What to do = Stop after the line that contains "jugar el playoff a Segunda B". Until then, retype each line of the entries exactly from the first one, skipping pictures.

[Source records]
= = = =

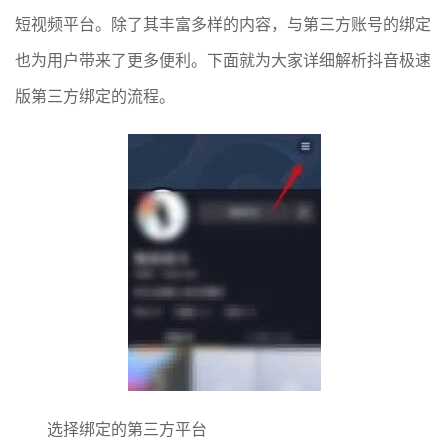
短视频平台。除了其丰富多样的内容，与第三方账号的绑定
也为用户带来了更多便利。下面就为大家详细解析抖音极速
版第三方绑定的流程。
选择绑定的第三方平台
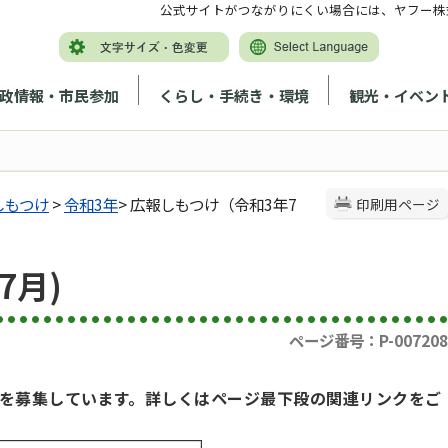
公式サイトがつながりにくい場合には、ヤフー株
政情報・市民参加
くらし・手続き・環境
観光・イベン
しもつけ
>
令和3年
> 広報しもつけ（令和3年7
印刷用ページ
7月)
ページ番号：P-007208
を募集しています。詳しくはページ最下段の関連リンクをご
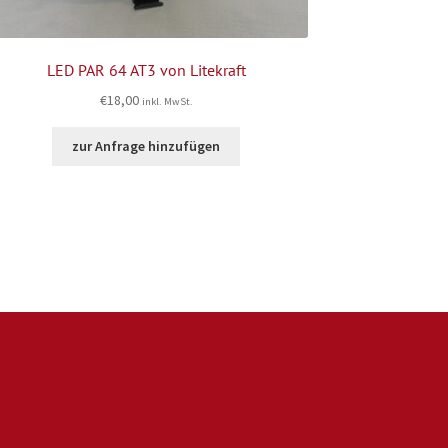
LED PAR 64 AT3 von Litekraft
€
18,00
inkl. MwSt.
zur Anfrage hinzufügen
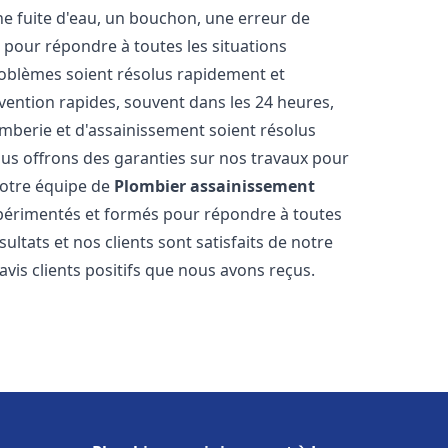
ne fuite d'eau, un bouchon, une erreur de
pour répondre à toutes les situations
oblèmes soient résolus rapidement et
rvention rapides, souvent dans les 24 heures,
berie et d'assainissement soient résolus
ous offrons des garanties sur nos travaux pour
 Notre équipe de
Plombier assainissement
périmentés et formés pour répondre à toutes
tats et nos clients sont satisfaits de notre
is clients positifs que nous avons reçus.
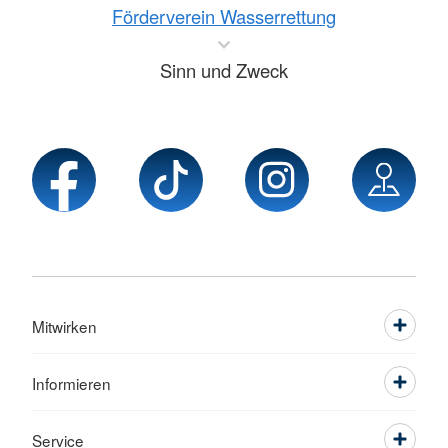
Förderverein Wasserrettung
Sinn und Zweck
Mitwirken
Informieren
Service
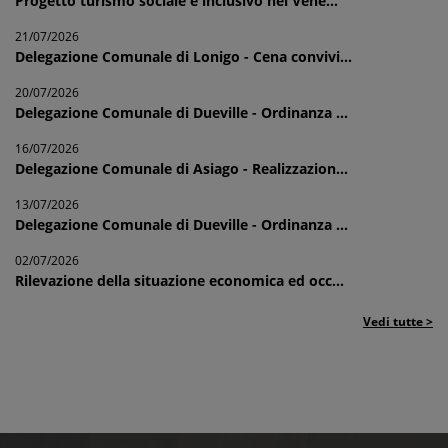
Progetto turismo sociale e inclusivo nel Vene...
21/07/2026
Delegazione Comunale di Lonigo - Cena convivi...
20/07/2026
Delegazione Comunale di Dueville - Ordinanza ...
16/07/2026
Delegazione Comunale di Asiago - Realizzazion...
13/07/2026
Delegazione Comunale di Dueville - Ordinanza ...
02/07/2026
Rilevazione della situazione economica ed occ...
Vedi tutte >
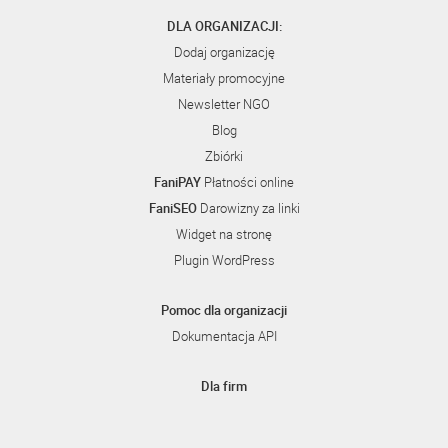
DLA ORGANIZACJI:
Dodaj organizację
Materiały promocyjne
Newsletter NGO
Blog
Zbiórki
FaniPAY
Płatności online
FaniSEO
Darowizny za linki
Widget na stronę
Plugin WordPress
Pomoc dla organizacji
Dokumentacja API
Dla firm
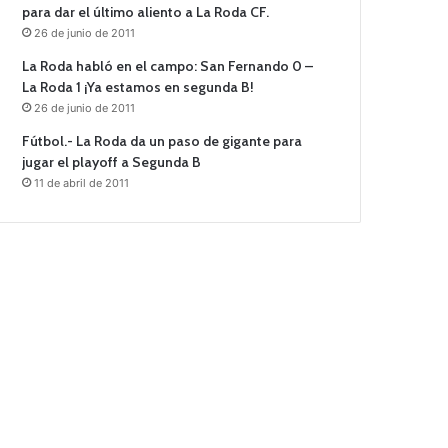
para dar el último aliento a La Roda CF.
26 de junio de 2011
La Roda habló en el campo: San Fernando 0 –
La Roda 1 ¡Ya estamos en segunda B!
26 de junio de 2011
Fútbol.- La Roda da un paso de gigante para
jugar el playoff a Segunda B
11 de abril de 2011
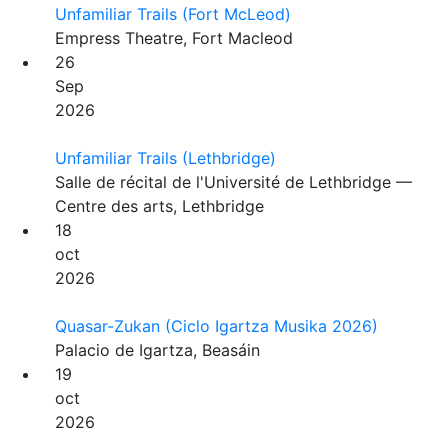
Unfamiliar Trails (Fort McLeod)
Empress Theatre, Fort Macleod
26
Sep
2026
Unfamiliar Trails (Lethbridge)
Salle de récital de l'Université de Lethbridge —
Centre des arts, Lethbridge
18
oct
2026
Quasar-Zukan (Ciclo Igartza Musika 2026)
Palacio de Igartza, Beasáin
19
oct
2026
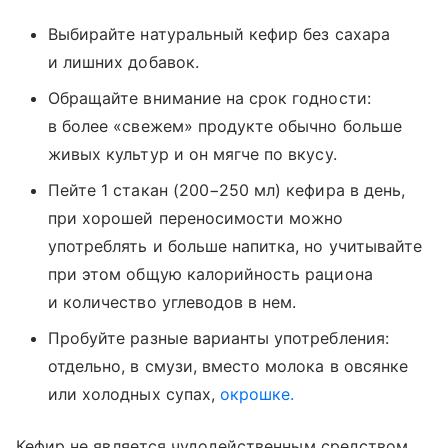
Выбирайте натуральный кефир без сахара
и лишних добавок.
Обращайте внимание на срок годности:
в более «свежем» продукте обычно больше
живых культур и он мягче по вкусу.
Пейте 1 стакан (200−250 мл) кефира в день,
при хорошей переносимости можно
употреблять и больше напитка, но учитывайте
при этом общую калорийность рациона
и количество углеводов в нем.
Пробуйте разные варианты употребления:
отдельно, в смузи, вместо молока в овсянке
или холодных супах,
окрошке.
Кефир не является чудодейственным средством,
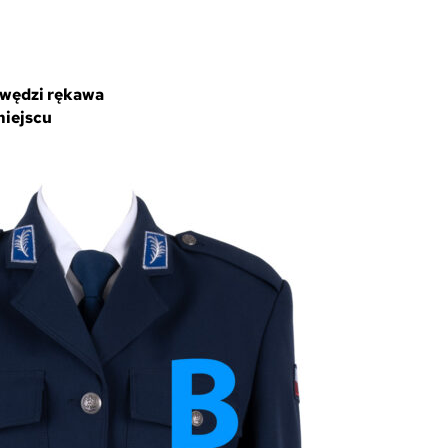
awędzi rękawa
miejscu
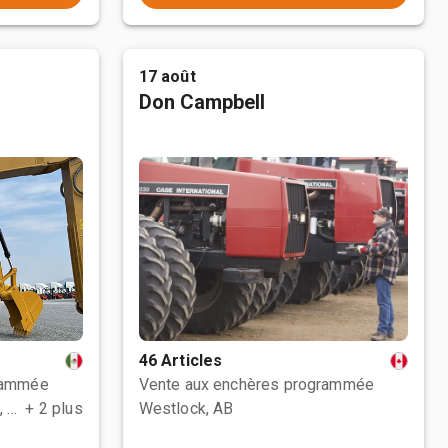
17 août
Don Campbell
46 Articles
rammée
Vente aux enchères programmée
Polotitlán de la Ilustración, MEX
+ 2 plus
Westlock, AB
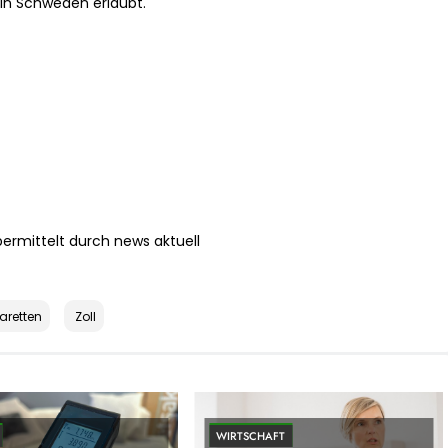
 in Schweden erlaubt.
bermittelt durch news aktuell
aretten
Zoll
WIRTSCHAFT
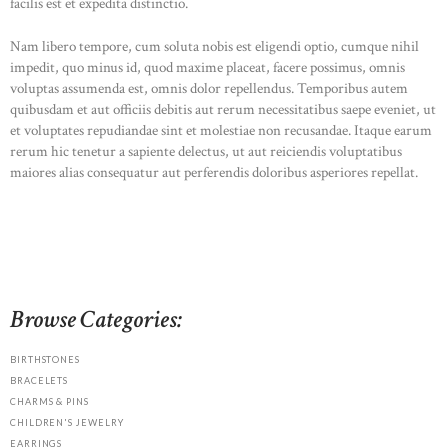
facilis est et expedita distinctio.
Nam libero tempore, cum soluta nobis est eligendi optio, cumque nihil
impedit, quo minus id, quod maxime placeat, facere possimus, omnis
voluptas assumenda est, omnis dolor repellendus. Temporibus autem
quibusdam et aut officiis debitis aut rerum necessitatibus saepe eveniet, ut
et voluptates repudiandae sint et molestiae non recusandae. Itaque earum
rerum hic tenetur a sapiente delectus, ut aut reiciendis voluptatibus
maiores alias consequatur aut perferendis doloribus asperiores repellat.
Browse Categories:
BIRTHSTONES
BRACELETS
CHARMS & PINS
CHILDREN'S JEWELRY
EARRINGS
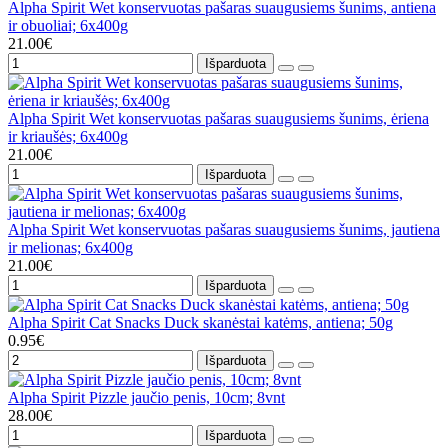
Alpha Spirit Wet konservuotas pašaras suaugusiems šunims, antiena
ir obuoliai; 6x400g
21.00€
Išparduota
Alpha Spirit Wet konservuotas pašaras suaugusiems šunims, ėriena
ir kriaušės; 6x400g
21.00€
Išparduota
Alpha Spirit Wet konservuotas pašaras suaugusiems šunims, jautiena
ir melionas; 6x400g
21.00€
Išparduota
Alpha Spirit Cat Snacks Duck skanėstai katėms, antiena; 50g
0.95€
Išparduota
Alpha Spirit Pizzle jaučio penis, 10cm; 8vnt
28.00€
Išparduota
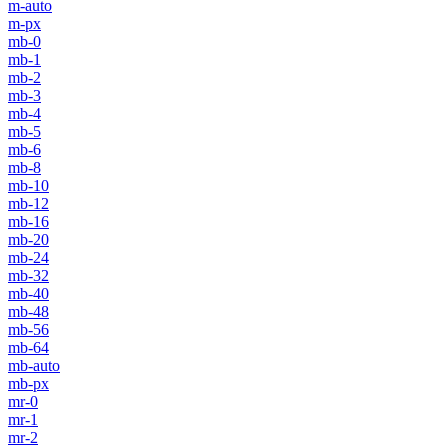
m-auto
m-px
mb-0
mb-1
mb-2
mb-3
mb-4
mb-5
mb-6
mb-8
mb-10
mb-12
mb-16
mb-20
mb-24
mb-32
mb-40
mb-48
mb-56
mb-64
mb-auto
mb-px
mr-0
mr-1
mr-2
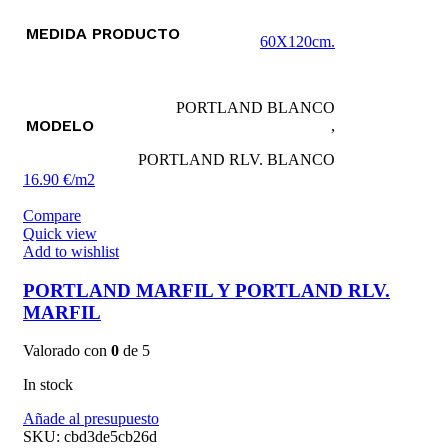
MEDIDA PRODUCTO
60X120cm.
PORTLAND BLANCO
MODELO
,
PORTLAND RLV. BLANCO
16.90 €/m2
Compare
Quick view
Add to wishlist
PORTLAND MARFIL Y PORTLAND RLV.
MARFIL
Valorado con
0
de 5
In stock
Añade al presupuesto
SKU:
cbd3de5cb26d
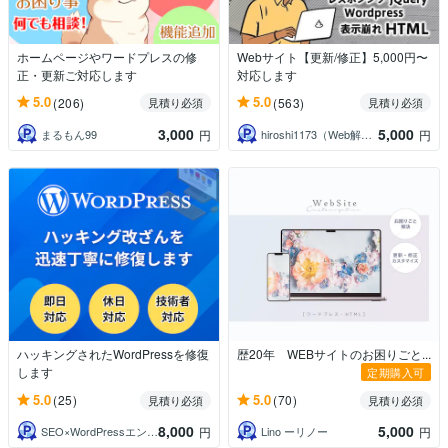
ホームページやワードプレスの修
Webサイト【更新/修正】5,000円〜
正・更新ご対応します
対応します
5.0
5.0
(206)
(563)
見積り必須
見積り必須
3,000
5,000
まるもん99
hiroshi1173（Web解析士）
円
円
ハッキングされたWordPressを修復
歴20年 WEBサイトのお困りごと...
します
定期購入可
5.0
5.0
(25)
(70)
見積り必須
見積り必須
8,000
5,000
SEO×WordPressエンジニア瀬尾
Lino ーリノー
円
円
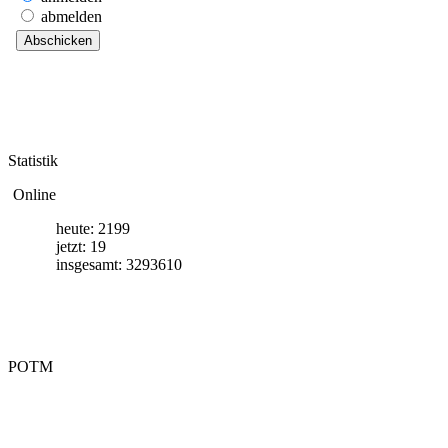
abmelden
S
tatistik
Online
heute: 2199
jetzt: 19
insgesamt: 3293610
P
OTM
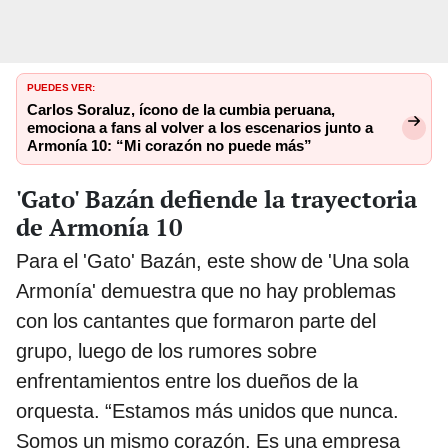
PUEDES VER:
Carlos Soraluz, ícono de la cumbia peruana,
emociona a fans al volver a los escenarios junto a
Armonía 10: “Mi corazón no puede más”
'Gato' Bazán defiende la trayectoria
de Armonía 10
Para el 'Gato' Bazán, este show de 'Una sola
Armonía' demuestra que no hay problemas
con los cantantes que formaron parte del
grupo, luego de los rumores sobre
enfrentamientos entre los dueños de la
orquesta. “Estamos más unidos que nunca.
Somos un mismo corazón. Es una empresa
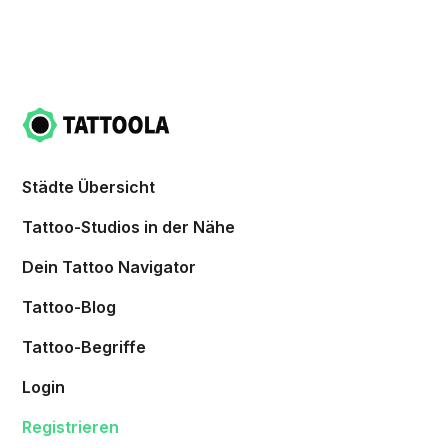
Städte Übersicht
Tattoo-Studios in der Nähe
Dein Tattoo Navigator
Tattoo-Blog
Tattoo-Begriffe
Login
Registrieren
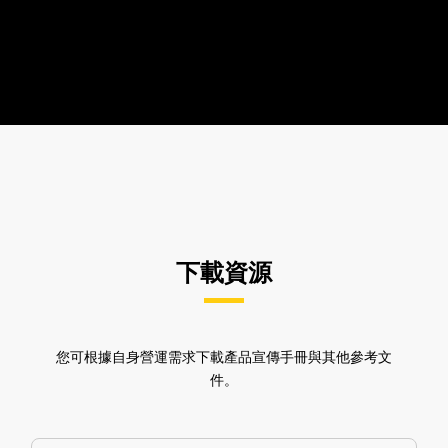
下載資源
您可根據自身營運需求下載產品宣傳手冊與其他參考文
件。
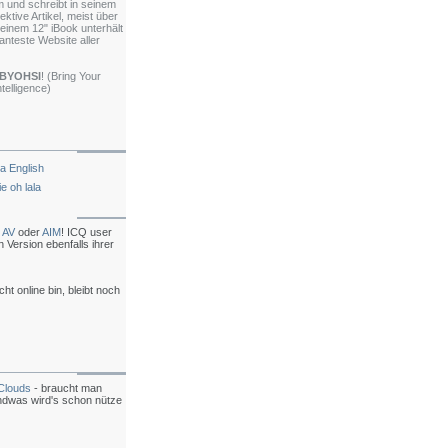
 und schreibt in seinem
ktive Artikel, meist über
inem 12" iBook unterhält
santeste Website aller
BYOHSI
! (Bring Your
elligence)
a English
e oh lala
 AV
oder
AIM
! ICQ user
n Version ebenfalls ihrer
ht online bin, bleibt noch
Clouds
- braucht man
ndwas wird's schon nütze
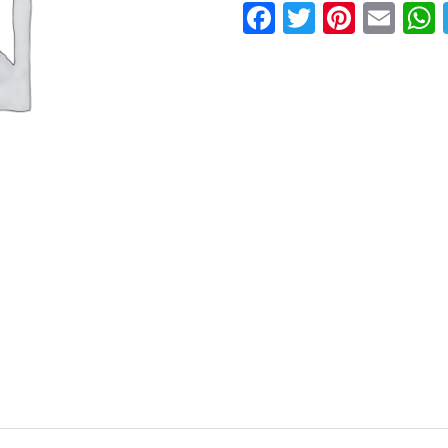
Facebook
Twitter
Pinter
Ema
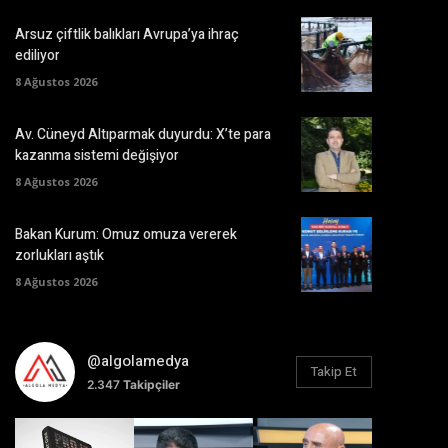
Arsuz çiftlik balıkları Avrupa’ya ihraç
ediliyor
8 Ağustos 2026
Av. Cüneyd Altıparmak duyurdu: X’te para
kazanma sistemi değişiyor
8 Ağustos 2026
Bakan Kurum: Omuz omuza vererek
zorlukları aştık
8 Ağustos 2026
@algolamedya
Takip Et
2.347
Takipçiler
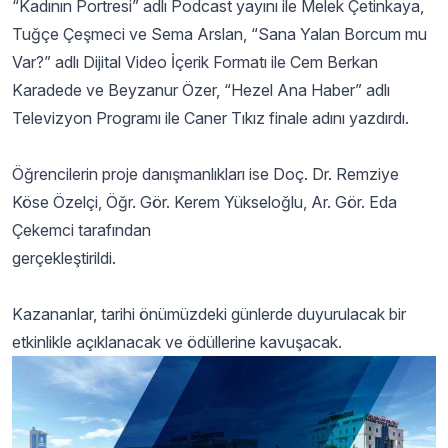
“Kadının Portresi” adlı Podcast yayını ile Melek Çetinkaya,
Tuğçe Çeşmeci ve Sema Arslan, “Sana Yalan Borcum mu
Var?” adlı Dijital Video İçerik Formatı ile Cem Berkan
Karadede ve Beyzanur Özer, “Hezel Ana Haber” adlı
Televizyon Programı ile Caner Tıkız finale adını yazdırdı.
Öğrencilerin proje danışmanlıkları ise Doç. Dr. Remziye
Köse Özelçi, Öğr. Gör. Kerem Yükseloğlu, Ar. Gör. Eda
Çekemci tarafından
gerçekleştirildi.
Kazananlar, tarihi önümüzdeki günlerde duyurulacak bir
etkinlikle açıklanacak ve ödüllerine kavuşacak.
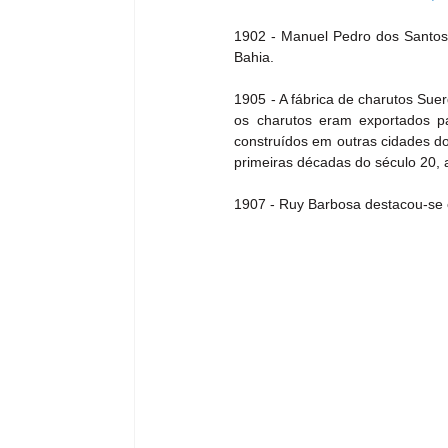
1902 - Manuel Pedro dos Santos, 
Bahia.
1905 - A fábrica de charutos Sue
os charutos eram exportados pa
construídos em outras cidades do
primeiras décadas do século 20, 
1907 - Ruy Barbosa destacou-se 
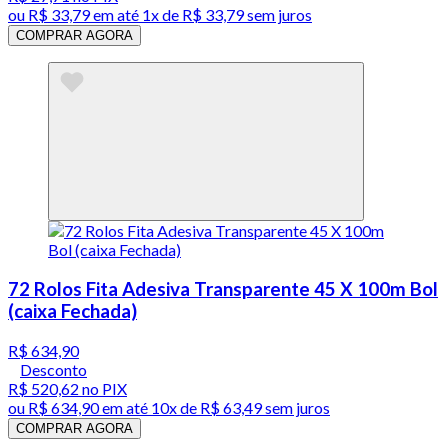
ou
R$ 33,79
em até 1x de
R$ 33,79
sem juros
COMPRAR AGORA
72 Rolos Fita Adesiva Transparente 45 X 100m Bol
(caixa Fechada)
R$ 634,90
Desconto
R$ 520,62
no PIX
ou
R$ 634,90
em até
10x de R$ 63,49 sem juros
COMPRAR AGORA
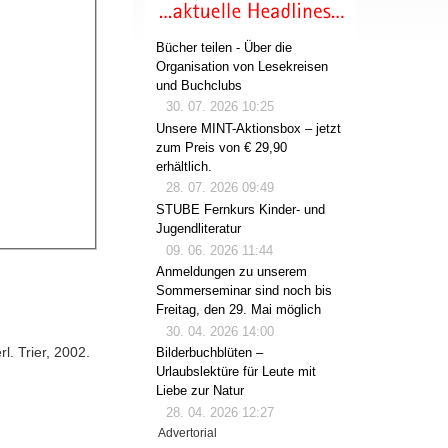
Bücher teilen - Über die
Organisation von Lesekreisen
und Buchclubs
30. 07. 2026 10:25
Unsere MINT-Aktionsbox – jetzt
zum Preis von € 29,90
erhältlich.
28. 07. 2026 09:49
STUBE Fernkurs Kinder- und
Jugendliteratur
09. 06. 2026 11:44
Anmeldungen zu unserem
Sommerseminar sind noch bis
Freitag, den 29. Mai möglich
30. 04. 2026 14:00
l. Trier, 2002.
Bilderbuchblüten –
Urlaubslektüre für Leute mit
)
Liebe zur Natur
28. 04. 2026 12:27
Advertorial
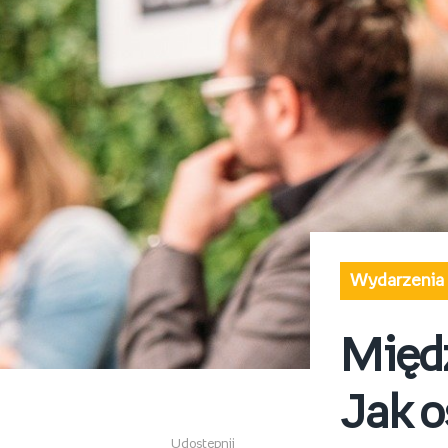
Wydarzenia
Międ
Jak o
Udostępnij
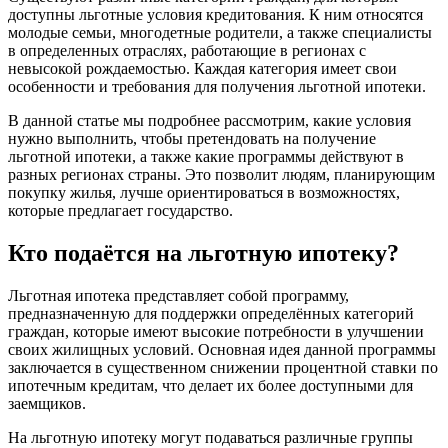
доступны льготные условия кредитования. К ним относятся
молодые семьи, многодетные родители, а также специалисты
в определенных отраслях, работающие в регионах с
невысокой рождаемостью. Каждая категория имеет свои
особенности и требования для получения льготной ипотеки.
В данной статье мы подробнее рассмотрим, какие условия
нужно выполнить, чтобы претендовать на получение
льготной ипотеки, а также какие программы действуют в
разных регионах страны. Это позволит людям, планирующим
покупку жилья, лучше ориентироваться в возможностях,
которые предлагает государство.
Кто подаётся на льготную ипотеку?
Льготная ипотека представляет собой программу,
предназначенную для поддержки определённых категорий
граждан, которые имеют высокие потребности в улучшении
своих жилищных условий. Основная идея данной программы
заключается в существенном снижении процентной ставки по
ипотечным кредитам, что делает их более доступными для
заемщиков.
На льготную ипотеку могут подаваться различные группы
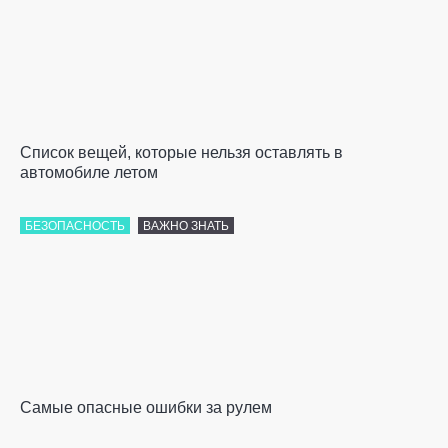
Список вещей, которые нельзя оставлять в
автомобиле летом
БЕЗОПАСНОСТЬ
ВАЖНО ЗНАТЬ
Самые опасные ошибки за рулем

= = = =

Answer to the problem =
短视频平台。除了其丰富多样的内容，与第三方账号的绑定
也为用户带来了更多便利。下面就为大家详细解析抖音极速
版第三方绑定的流程。
选择绑定的第三方平台
公式サイトがつながりにくい場合には、ヤフー株
政情報・市民参加
くらし・手続き・環境
観光・イベン
しもつけ
>
令和3年
> 広報しもつけ（令和3年7
印刷用ページ
7月)
ページ番号：P-007208
を募集しています。詳しくはページ最下段の関連リンクをご
LED PAR 64 AT3 von Litekraft
€
18,00
inkl. MwSt.
zur Anfrage hinzufügen
ne fuite d'eau, un bouchon, une erreur de
pour répondre à toutes les situations
oblèmes soient résolus rapidement et
rvention rapides, souvent dans les 24 heures,
berie et d'assainissement soient résolus
ous offrons des garanties sur nos travaux pour
 Notre équipe de
Plombier assainissement
périmentés et formés pour répondre à toutes
tats et nos clients sont satisfaits de notre
is clients positifs que nous avons reçus.
Förderverein Wasserrettung
Sinn und Zweck
Mitwirken
Informieren
Service
Progetto turismo sociale e inclusivo nel Vene...
21/07/2026
Delegazione Comunale di Lonigo - Cena convivi...
20/07/2026
Delegazione Comunale di Dueville - Ordinanza ...
16/07/2026
Delegazione Comunale di Asiago - Realizzazion...
13/07/2026
Delegazione Comunale di Dueville - Ordinanza ...
02/07/2026
Rilevazione della situazione economica ed occ...
Vedi tutte >
DLA ORGANIZACJI:
Dodaj organizację
Materiały promocyjne
Newsletter NGO
Blog
Zbiórki
FaniPAY
Płatności online
FaniSEO
Darowizny za linki
Widget na stronę
Plugin WordPress
Pomoc dla organizacji
Dokumentacja API
Dla firm
para dar el último aliento a La Roda CF.
26 de junio de 2011
La Roda habló en el campo: San Fernando 0 –
La Roda 1 ¡Ya estamos en segunda B!
26 de junio de 2011
Fútbol.- La Roda da un paso de gigante para
jugar el playoff a Segunda B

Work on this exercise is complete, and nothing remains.